* [Exercise directions]
In the records that follow, find each line with "pour" and pull it out.

Dataset items
^^^^

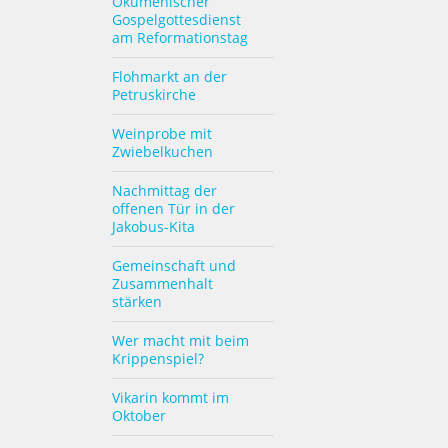
Ökumenischer
Gospelgottesdienst
am Reformationstag
Flohmarkt an der
Petruskirche
Weinprobe mit
Zwiebelkuchen
Nachmittag der
offenen Tür in der
Jakobus-Kita
Gemeinschaft und
Zusammenhalt
stärken
Wer macht mit beim
Krippenspiel?
Vikarin kommt im
Oktober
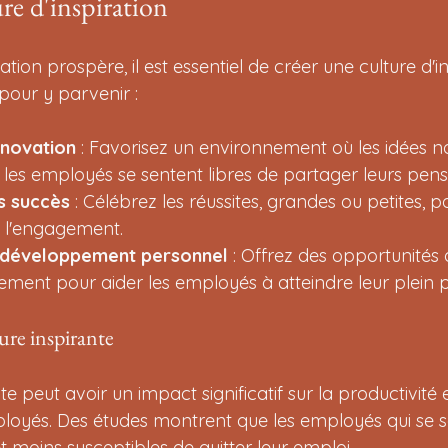
re d'inspiration
ion prospère, il est essentiel de créer une culture d'ins
pour y parvenir :
nnovation
 : Favorisez un environnement où les idées n
ù les employés se sentent libres de partager leurs pens
s succès
 : Célébrez les réussites, grandes ou petites, p
t l'engagement.
 développement personnel
 : Offrez des opportunités
ment pour aider les employés à atteindre leur plein po
ure inspirante
e peut avoir un impact significatif sur la productivité e
ployés. Des études montrent que les employés qui se se
 moins susceptibles de quitter leur emploi.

^^^^

* [Exercise answer]
pour y parvenir :
ment pour aider les employés à atteindre leur plein po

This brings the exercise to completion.